> **DIRECTIONS**
Report each line of the records below that holds the word "editor".

++++ SOURCE DATA

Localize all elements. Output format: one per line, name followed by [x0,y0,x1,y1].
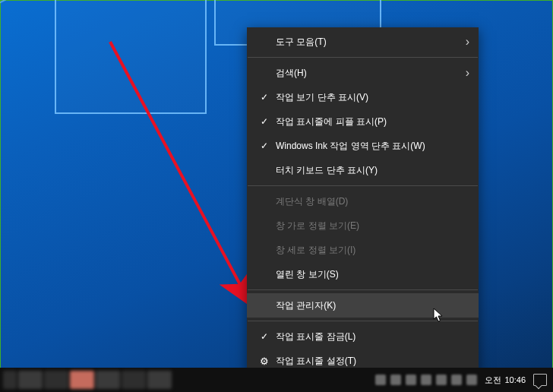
tray-icon[interactable] [421,375,431,385]
chevron-right-icon [459,36,469,48]
menu-separator [248,57,478,58]
menu-item-label: 도구 모음(T) [273,36,459,49]
menu-item-label: 작업 보기 단추 표시(V) [273,91,469,104]
tray-icon[interactable] [390,375,401,385]
menu-item-label: 작업 관리자(K) [273,299,469,312]
check-icon [256,141,273,151]
menu-item-label: 검색(H) [273,67,459,80]
taskbar-app-icon[interactable] [70,371,94,389]
tray-icon[interactable] [406,375,416,385]
menu-item[interactable]: Windows Ink 작업 영역 단추 표시(W) [247,134,479,158]
menu-item[interactable]: 검색(H) [247,61,479,85]
tray-icon[interactable] [451,375,462,385]
menu-item: 창 가로 정렬 보기(E) [247,213,479,238]
taskbar-app-icon[interactable] [44,371,68,389]
taskbar-app-icon[interactable] [18,371,43,389]
menu-item-label: 창 가로 정렬 보기(E) [273,220,469,232]
menu-item-label: 창 세로 정렬 보기(I) [273,244,469,257]
menu-item-label: 작업 표시줄 설정(T) [273,355,469,368]
gear-icon [256,356,273,367]
clock-time: 10:46 [504,375,526,384]
chevron-right-icon [459,67,469,79]
taskbar-app-icon[interactable] [96,371,120,389]
menu-separator [248,185,478,186]
desktop[interactable]: 도구 모음(T)검색(H)작업 보기 단추 표시(V)작업 표시줄에 피플 표시… [0,0,553,392]
menu-item-label: 터치 키보드 단추 표시(Y) [273,164,469,177]
taskbar-context-menu: 도구 모음(T)검색(H)작업 보기 단추 표시(V)작업 표시줄에 피플 표시… [247,27,479,375]
menu-item-label: 작업 표시줄 잠금(L) [273,330,469,343]
menu-item[interactable]: 작업 관리자(K) [247,293,479,318]
wallpaper-shape [55,0,207,114]
menu-item-label: 작업 표시줄에 피플 표시(P) [273,115,469,128]
taskbar-left-icons [0,371,172,389]
menu-item-label: 열린 창 보기(S) [273,268,469,281]
tray-icon[interactable] [375,375,386,385]
taskbar-clock[interactable]: 오전 10:46 [485,375,526,386]
menu-item: 계단식 창 배열(D) [247,189,479,213]
action-center-icon[interactable] [533,374,547,386]
clock-prefix: 오전 [485,375,501,386]
menu-item[interactable]: 도구 모음(T) [247,30,479,54]
taskbar-right: 오전 10:46 [375,374,553,386]
taskbar-app-icon[interactable] [3,371,17,389]
tray-icon[interactable] [466,375,477,385]
check-icon [256,331,273,342]
taskbar-app-icon[interactable] [122,371,146,389]
menu-item-label: Windows Ink 작업 영역 단추 표시(W) [273,140,469,153]
menu-separator [248,321,478,321]
menu-item[interactable]: 열린 창 보기(S) [247,262,479,286]
menu-separator [248,289,478,290]
menu-item[interactable]: 작업 표시줄 잠금(L) [247,324,479,349]
check-icon [256,116,273,127]
menu-item[interactable]: 작업 보기 단추 표시(V) [247,85,479,109]
menu-item[interactable]: 터치 키보드 단추 표시(Y) [247,158,479,182]
taskbar-app-icon[interactable] [147,371,172,389]
menu-item: 창 세로 정렬 보기(I) [247,238,479,262]
menu-item[interactable]: 작업 표시줄에 피플 표시(P) [247,109,479,134]
check-icon [256,92,273,103]
tray-icon[interactable] [436,375,447,385]
taskbar[interactable]: 오전 10:46 [0,368,553,392]
menu-item-label: 계단식 창 배열(D) [273,195,469,208]
system-tray[interactable] [375,375,477,385]
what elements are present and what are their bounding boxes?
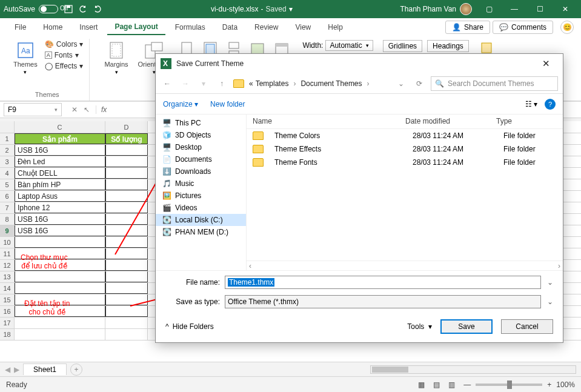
chevron-down-icon[interactable]: ⌄ [398, 79, 404, 88]
tab-nav-next-icon[interactable]: ▶ [14, 365, 19, 374]
svg-text:X: X [163, 59, 168, 68]
sheet-tab[interactable]: Sheet1 [23, 364, 67, 375]
folder-tree[interactable]: 🖥️This PC 🧊3D Objects 🖥️Desktop 📄Documen… [156, 115, 247, 270]
palette-icon: 🎨 [45, 40, 54, 48]
nav-up-icon[interactable]: ↑ [215, 77, 228, 90]
refresh-icon[interactable]: ⟳ [413, 77, 426, 90]
col-header[interactable]: C [15, 121, 105, 133]
gridlines-button[interactable]: Gridlines [383, 40, 422, 52]
tab-formulas[interactable]: Formulas [168, 20, 213, 35]
music-icon: 🎵 [162, 179, 171, 188]
share-button[interactable]: 👤Share [445, 21, 490, 34]
headings-button[interactable]: Headings [427, 40, 469, 52]
tab-file[interactable]: File [7, 20, 33, 35]
tab-nav-prev-icon[interactable]: ◀ [5, 365, 10, 374]
tree-item-selected: 💽Local Disk (C:) [156, 214, 246, 226]
name-box[interactable]: F9▾ [4, 103, 62, 116]
svg-rect-16 [482, 43, 491, 53]
list-item[interactable]: Theme Colors28/03 11:24 AMFile folder [247, 129, 563, 142]
save-theme-dialog: X Save Current Theme ✕ ← → ▾ ↑ « Templat… [155, 53, 563, 343]
save-type-select[interactable]: Office Theme (*.thmx) [225, 295, 541, 308]
h-scrollbar[interactable] [370, 365, 576, 374]
tab-view[interactable]: View [288, 20, 318, 35]
new-folder-button[interactable]: New folder [210, 100, 245, 108]
comments-button[interactable]: 💬Comments [493, 21, 553, 34]
fonts-button[interactable]: AFonts ▾ [45, 51, 84, 59]
minimize-icon[interactable]: — [502, 1, 526, 18]
dialog-title: Save Current Theme [176, 59, 244, 68]
help-icon[interactable]: ? [545, 99, 556, 110]
file-list[interactable]: Theme Colors28/03 11:24 AMFile folder Th… [247, 129, 563, 261]
pc-icon: 🖥️ [162, 119, 171, 127]
colors-button[interactable]: 🎨Colors ▾ [45, 40, 84, 48]
ribbon-options-icon[interactable]: ▢ [477, 1, 501, 18]
tree-item: 🧊3D Objects [156, 129, 246, 141]
row-header[interactable]: 1 [0, 133, 15, 144]
group-label: Themes [35, 90, 59, 101]
tree-item: 🖥️Desktop [156, 141, 246, 153]
fx-icon[interactable]: fx [96, 105, 111, 114]
nav-fwd-icon[interactable]: → [179, 77, 192, 90]
view-page-icon[interactable]: ▤ [433, 380, 440, 389]
col-header-name[interactable]: Name [247, 115, 402, 128]
doc-title: vi-du-style.xlsx - Saved ▾ [108, 5, 395, 13]
nav-recent-icon[interactable]: ▾ [197, 77, 210, 90]
hide-folders-button[interactable]: ^Hide Folders [165, 322, 214, 331]
view-break-icon[interactable]: ▥ [448, 380, 455, 389]
tab-review[interactable]: Review [247, 20, 285, 35]
sheet-tabs: ◀ ▶ Sheet1 + [0, 362, 581, 376]
width-select[interactable]: Automatic▾ [325, 40, 373, 51]
close-icon[interactable]: ✕ [553, 1, 577, 18]
breadcrumb[interactable]: « Templates› Document Themes› [249, 79, 372, 88]
add-sheet-icon[interactable]: + [70, 364, 82, 376]
tab-insert[interactable]: Insert [72, 20, 105, 35]
col-header-date[interactable]: Date modified [402, 115, 493, 128]
close-icon[interactable]: ✕ [534, 58, 558, 69]
title-bar: AutoSave Off vi-du-style.xlsx - Saved ▾ … [0, 0, 581, 18]
effects-button[interactable]: ◯Effects ▾ [45, 62, 84, 70]
list-item[interactable]: Theme Effects28/03 11:24 AMFile folder [247, 142, 563, 156]
save-button[interactable]: Save [440, 319, 493, 334]
col-header-type[interactable]: Type [493, 115, 563, 128]
zoom-in-icon[interactable]: + [547, 380, 551, 389]
tree-item: ⬇️Downloads [156, 165, 246, 178]
autosave-toggle[interactable]: Off [39, 5, 58, 13]
svg-rect-11 [229, 42, 239, 48]
chevron-down-icon[interactable]: ⌄ [546, 278, 554, 287]
col-header[interactable]: D [105, 121, 148, 133]
effects-icon: ◯ [45, 62, 53, 70]
tab-help[interactable]: Help [320, 20, 350, 35]
chevron-up-icon: ^ [165, 322, 169, 331]
search-input[interactable]: 🔍 Search Document Themes [431, 76, 558, 91]
chevron-down-icon[interactable]: ▾ [289, 5, 293, 13]
file-name-input[interactable]: Theme1.thmx [225, 276, 541, 289]
tab-data[interactable]: Data [215, 20, 245, 35]
chevron-down-icon[interactable]: ⌄ [546, 297, 554, 306]
redo-icon[interactable] [92, 4, 103, 15]
undo-icon[interactable] [78, 4, 88, 15]
cancel-formula-icon[interactable]: ✕ [71, 105, 78, 114]
view-options-icon[interactable]: ☷ ▾ [525, 100, 537, 108]
tab-home[interactable]: Home [36, 20, 70, 35]
margins-button[interactable]: Margins▾ [102, 40, 130, 76]
list-item[interactable]: Theme Fonts28/03 11:24 AMFile folder [247, 156, 563, 169]
save-type-label: Save as type: [164, 297, 220, 306]
view-normal-icon[interactable]: ▦ [418, 380, 425, 389]
tab-page-layout[interactable]: Page Layout [107, 19, 165, 35]
organize-button[interactable]: Organize ▾ [163, 100, 198, 108]
annotation: Đặt tên tập tincho chủ đề [24, 299, 70, 317]
nav-back-icon[interactable]: ← [161, 77, 174, 90]
folder-icon [253, 158, 264, 167]
zoom-out-icon[interactable]: — [463, 380, 471, 389]
folder-icon [233, 79, 244, 88]
folder-icon [253, 145, 264, 153]
file-name-label: File name: [164, 278, 220, 287]
tools-button[interactable]: Tools ▾ [407, 322, 432, 331]
cancel-button[interactable]: Cancel [501, 319, 553, 334]
help-icon[interactable]: 😊 [560, 21, 574, 34]
user-account[interactable]: Thanh Pham Van [400, 3, 472, 15]
zoom-slider[interactable] [476, 384, 542, 386]
themes-button[interactable]: Aa Themes ▾ [11, 40, 40, 76]
maximize-icon[interactable]: ☐ [528, 1, 552, 18]
cube-icon: 🧊 [162, 131, 171, 139]
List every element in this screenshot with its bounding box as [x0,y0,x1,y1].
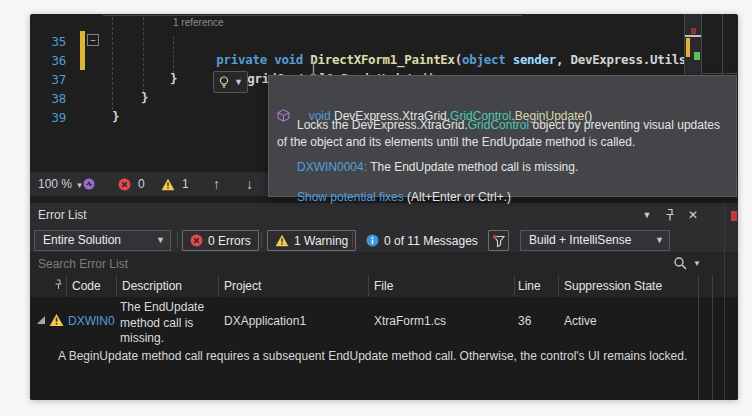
search-icon[interactable] [673,256,688,271]
code-line-36[interactable]: gridControl1.BeginUpdate(); [204,50,442,69]
warning-triangle-icon [161,178,175,191]
chevron-down-icon: ▼ [156,231,165,250]
editor-top-divider [103,15,522,16]
search-input[interactable] [30,252,660,275]
row-code[interactable]: DXWIN0004 [68,314,115,328]
column-header-suppression-state[interactable]: Suppression State [564,275,662,297]
line-number: 36 [40,51,66,70]
lightbulb-icon [218,76,230,89]
errors-filter-label: 0 Errors [208,234,251,248]
closing-brace: } [170,71,177,86]
code-line-39[interactable]: } [112,107,119,126]
description-namespace: DevExpress.XtraGrid. [352,118,468,132]
code-text: , DevExpress.Utils. [556,52,693,67]
error-circle-icon [190,234,203,247]
scrollbar-saved-marker [694,52,700,60]
filter-button[interactable] [488,230,509,251]
warning-triangle-icon [49,313,64,327]
diagnostic-code: DXWIN0004: [297,160,367,174]
keyword-object: object [462,52,513,67]
warning-triangle-icon [275,234,289,247]
code-health-indicator[interactable] [82,177,96,191]
column-separator [698,275,699,400]
code-lens-references[interactable]: 1 reference [173,17,224,28]
code-line-38[interactable]: } [141,88,148,107]
pin-column-icon [54,279,63,290]
row-project: DXApplication1 [224,314,306,328]
health-purple-icon [82,177,96,191]
toolbar-separator [177,232,178,247]
diagnostic-text: The EndUpdate method call is missing. [367,160,578,174]
description-text: Locks the [297,118,352,132]
column-separator [368,275,369,297]
tooltip-fixes: Show potential fixes (Alt+Enter or Ctrl+… [277,176,511,218]
line-number: 38 [40,89,66,108]
code-line-35[interactable]: private void DirectXForm1_PaintEx(object… [173,31,693,50]
show-potential-fixes-link[interactable]: Show potential fixes [297,190,404,204]
scope-dropdown[interactable]: Entire Solution ▼ [34,230,171,251]
scrollbar-modified-marker [686,38,690,57]
row-description: The EndUpdate method call is missing. [120,300,217,347]
toolbar-separator [261,232,262,247]
warnings-filter-label: 1 Warning [294,234,348,248]
column-header-description[interactable]: Description [122,275,182,297]
panel-title: Error List [38,203,87,227]
column-separator [218,275,219,297]
punctuation: ( [455,52,462,67]
column-header-project[interactable]: Project [224,275,261,297]
close-icon[interactable]: ✕ [685,203,701,227]
column-header-code[interactable]: Code [72,275,101,297]
error-circle-icon [118,178,131,191]
column-separator [558,275,559,297]
code-line-37[interactable]: } [170,69,177,88]
filter-mode-value: Build + IntelliSense [529,231,631,250]
error-list-toolbar: Entire Solution ▼ 0 Errors [30,227,738,252]
parameter-sender: sender [513,52,556,67]
scrollbar-warning-marker [731,211,737,221]
zoom-level-value: 100 % [38,177,72,191]
row-file: XtraForm1.cs [374,314,446,328]
row-suppression-state: Active [564,314,597,328]
description-class: GridControl [468,118,529,132]
search-options-chevron-icon[interactable]: ▼ [693,259,701,268]
error-list-scrollbar[interactable] [724,203,725,400]
row-line: 36 [518,314,531,328]
line-number: 39 [40,108,66,127]
collapse-region-button[interactable]: − [87,34,99,46]
line-number: 35 [40,32,66,51]
row-detail-text: A BeginUpdate method call requires a sub… [58,349,687,363]
errors-filter-toggle[interactable]: 0 Errors [182,230,259,251]
messages-filter-toggle[interactable]: 0 of 11 Messages [358,230,486,251]
editor-right-hline [702,73,738,74]
column-separator [712,275,713,400]
window-position-menu-button[interactable]: ▼ [639,203,655,227]
indent-guide [143,17,144,92]
toolbar-separator [352,232,353,247]
modified-lines-indicator [80,31,85,70]
editor-right-divider [722,14,723,75]
column-header-line[interactable]: Line [518,275,541,297]
indent-guide [112,17,113,110]
quick-actions-lightbulb-button[interactable]: ▼ [213,71,248,93]
visual-studio-window: 35 36 37 38 39 − 1 reference private voi… [30,14,738,400]
pin-icon[interactable] [662,203,678,227]
zoom-level-select[interactable]: 100 % ▼ [38,172,83,196]
next-issue-button[interactable]: ↓ [246,172,253,196]
closing-brace: } [141,90,148,105]
column-separator [116,275,117,297]
row-expander-icon[interactable] [37,316,45,324]
warnings-indicator[interactable]: 1 [161,177,189,191]
error-list-table-header: Code Description Project File Line Suppr… [30,275,738,297]
previous-issue-button[interactable]: ↑ [213,172,220,196]
line-number: 37 [40,70,66,89]
info-circle-icon [366,234,379,247]
error-list-panel: Error List ▼ ✕ Entire Solution ▼ [30,203,738,400]
scrollbar-error-marker [691,28,696,34]
filter-mode-dropdown[interactable]: Build + IntelliSense ▼ [520,230,670,251]
warning-count: 1 [182,172,189,196]
column-header-file[interactable]: File [374,275,393,297]
errors-indicator[interactable]: 0 [118,177,145,191]
filter-funnel-icon [492,234,506,248]
warnings-filter-toggle[interactable]: 1 Warning [267,230,356,251]
scope-dropdown-value: Entire Solution [43,231,121,250]
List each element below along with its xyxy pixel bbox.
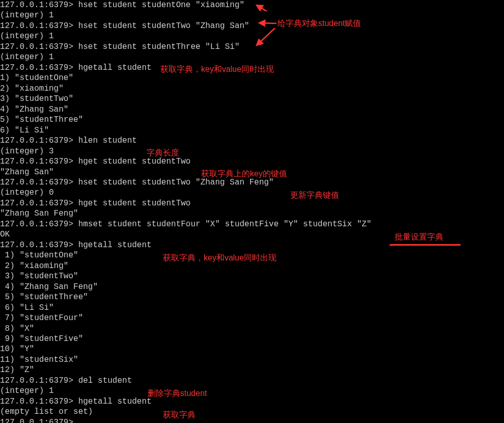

++++++++

> **SOLUTION**
editor-top-divider [103,15,522,16]
editor-right-hline [702,73,738,74]
editor-right-divider [722,14,723,75]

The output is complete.